Витюшенька гордо вышел из кабины, подошел к окошечку и перевел матери деньги — три рубля: на приобретение новой скамеечки под ноги.
ЦЕННОЕ ПРИСПОСОБЛЕНИЕ
В контору пришел новый начальник. По фамилии Чириков.
— Стыдно, товарищи, в атомный век макать перо в чернила, — заметил он в беседе с курьершей.
Загадочный афоризм молниеносно облетел все комнаты. Контора ждала неведомых реформ.
Первым на прием к Чирикову пришел инженер Доля, человек лысоватый, узкоглазый и далеко не дурак.
— Вот, — сказал он, протягивая бумажку, — петиция поступила с деревообделочного завода. Они гнут дуги для гужевого транспорта, а спрос на дуги упал почти до нуля. На автомашину дугу не нацепишь. Так вот завод просит дать им другое, более современное задание, а от производства дуг освободить.
— Ясно, — сказал новый начальник по фамилии Чириков. — Отдайте пока что бумажку моему секретарю. Вопросы отныне будем решать комплексно и механизированно.
Второй загадочный афоризм еще больше ошарашил конторскую общественность.
На следующий день из кабинета Чирикова вынесли стол и заменили его пультом со многими кнопками и лампочками. Затем в кабинете установили магнитофон и микрофон.

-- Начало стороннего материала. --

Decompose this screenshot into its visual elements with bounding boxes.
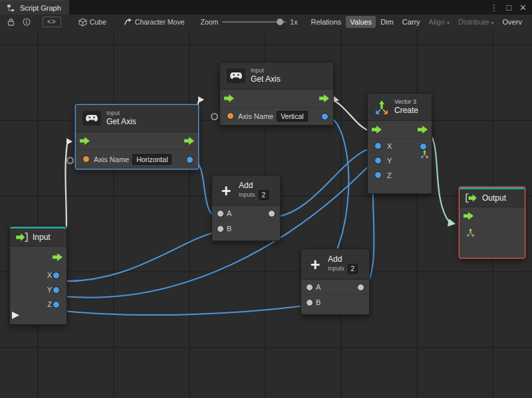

А придя однажды поутру на работу, сотрудники обнаружили, что перегородки между их кельями сметены начисто и всем им предстоит сидеть в общем зале. На столе у каждого стояло по микрофону. Вернее, почти у каждого. Старенькой машинистке Елене Романовне микрофона не выдали. Зато пришел радиотехник и, не говоря худого, нахлобучил на Елену Романовну чудесный белый пластмассовый шлемофон с наушниками. Если бы удалось вырастить курицу величиной с бегемота, курица-гигант, наверное, несла бы яйца размером с этот шлемофон.
Наконец, в контору торжественно вкатили две телевизионные камеры — одну поставили в кабинете Чирикова, другую — в общем зале. Это был заключительный аккорд механизации конторы. Теперь сторонний наблюдатель мог бы принять контору за кабину гигантского космического корабля, который вот-вот будет запущен на орбиту.
И день настал. В зябкой тишине новый начальник по фамилии Чириков прошел через общий зал на свой командный пункт.
Холодным голубым огнем засиял экран телевизора. Затем на экране появилось лицо Чирикова. Оно было одухотворенно и прекрасно: властный, проницательный взгляд, страстно раздутые ноздри.